Приехав с братом и Дуней, прислугой тетушек Оголиных, на извозчике с Павелецкого вокзала, сестры разглядывали вестибюль дома восемь в Большом Ржевском переулке, пока извозчик и Дуня заносили в дом вещи. Нельзя сказать, что барышни изумились или оробели. Дом как дом, большой, конечно, в Тамбове не было семиэтажных домов, но именно таким и должно быть их новое жилище. За дверью вестибюля осталась поразившая своими размерами, обилием столь же огромных домов замощенная Москва тысяча девятьсот двадцатого года. Остались горожане, бежавшие по промерзлым, не чищенным от снега улицам, кто в рваных ушанках и бушлатах, кто в ватниках, как тамбовская чернь, кто в приталенных пальто и тонких шнурованных ботинках и шляпках. Осталось широкое Садовое кольцо с заснеженными дубами, магазины – в Москве отнюдь далеко не все заколоченные, – с вывесками, сулившими еду, керосин, спички и даже мыло. Осталась улица, которую Костя назвал «Поварской», сказав, что именно тут жила Наташа Ростова, но дом ее он показать не смог: все дома выглядели одинаково грязно-закопченными. Все это осталось за захлопнувшейся дверью, впустившей сестер в зеркальный вестибюль.
В вестибюле царил мир иной. Пахло чем-то свежим и пыльным одновременно, слева широкая лестница с мраморными, совсем чуть-чуть выщербленными ступеньками, вела наверх. Из-под лестницы снизу, по правую сторону вестибюля, появился мужчина в ватнике, представившийся барышням «смотрителем дома». Он распахнул дверь лифта с привычной для сестер учтивостью. Лифт был просторный, тоже с зеркалом и со скамьей, обитой красным бархатом.
– Раньше и ковры такого же цвета на лестнице были, и бронзовые пруты с бомбошками. Пруты-то, вон, остались, да ковры износились. А новые разве теперь найдешь! Так и живем без ковров. Разруха… Вы, я слышал, тамбовские барышни будете? Из дворянок? Милости просим.
– Костя, на каком этаже наша квартира?
– На шестом.
Сестры притихли. Лифт остановился и, как только они вышли, вновь поехал вниз, за «смотрителем», вещами и Дуней, оставленной для присмотра. Катя со скрипкой в руке, Милка с виолончелью, которую она не выпускала из рук всю ночь в поезде, где они сидели, как выражалась Маруся, «на торчке» в переполненном вагоне, все три с ридикюлями, остановились на лестничной площадке.
– Какие потолки высокие, – смогла лишь вымолвить Катя. – В Тамбове такие только в присутствиях были и в Губернском собрании.
Костя нажал на кнопку звонка.
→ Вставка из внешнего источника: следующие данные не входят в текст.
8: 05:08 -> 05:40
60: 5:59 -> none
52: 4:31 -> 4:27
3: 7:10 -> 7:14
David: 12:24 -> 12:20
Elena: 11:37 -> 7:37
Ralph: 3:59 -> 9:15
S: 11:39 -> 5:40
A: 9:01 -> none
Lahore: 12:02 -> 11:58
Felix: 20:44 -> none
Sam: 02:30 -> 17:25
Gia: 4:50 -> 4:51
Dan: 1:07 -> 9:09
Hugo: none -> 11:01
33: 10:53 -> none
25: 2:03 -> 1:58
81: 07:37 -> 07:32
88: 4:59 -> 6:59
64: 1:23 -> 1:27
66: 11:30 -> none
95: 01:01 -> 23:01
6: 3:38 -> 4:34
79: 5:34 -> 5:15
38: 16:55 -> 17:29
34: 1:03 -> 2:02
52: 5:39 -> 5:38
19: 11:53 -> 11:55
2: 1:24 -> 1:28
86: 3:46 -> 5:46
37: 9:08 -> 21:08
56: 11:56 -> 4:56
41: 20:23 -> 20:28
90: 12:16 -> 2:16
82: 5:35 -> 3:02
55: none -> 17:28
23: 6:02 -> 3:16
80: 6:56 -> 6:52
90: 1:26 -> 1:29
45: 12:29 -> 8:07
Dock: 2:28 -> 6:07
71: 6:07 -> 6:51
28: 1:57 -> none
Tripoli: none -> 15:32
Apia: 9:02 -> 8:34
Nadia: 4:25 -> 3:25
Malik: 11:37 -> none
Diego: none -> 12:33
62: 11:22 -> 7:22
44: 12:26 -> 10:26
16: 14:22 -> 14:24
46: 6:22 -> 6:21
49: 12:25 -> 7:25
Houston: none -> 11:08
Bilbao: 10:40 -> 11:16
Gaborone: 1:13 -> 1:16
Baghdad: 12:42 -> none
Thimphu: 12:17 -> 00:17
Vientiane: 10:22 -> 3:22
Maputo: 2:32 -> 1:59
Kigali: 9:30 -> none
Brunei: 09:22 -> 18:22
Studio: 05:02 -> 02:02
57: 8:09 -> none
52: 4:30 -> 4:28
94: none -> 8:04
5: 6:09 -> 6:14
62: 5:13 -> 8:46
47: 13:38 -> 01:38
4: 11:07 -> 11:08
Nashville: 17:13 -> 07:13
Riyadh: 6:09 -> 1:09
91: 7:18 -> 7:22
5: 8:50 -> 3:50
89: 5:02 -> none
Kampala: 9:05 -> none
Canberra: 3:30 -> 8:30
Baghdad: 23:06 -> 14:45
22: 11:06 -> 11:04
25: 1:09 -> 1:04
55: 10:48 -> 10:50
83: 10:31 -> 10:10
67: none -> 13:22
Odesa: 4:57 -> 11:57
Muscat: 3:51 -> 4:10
Минут через пять за дверью послышались шаги и женский голос: «Вы к кому?»
– У меня ордер на три комнаты, – ответил Костя.
Послышались звуки открывавшихся замков, в дверь просунулась голова женщины средних лет с курчавыми темными волосами, характерными черными глазами и сероватым одутловатым лицом.
– Вы кто? – спросила она подозрительно и строго.
– Мы – Кушенские. Мария, Екатерина и Людмила, – ответил за сестер Костя.
– А почему звоните один раз? – спросила женщина.
– А сколько надо?
– Смотря к кому вы пришли. К Моравовым один звонок, к нам два.
– Мы к себе пришли, у нас ордер на три комнаты в этой квартире, – повторил Костя.
– Вы жить тут собрались? Вы Кушенские? – все еще обороняя дверь, спросила женщина. – Значит, у вас будет три звонка. Бегать вам открывать дверь тут некому. Сразу договоримся: Кушенским – три звонка.
– Впустите нас в квартиру, пожалуйста, – негромко, своим особенным голосом произнесла Маруся.
– Да ради бога! Только ордера предъявите, – женщина отступила от двери, сестры и Костя вошли в квартиру.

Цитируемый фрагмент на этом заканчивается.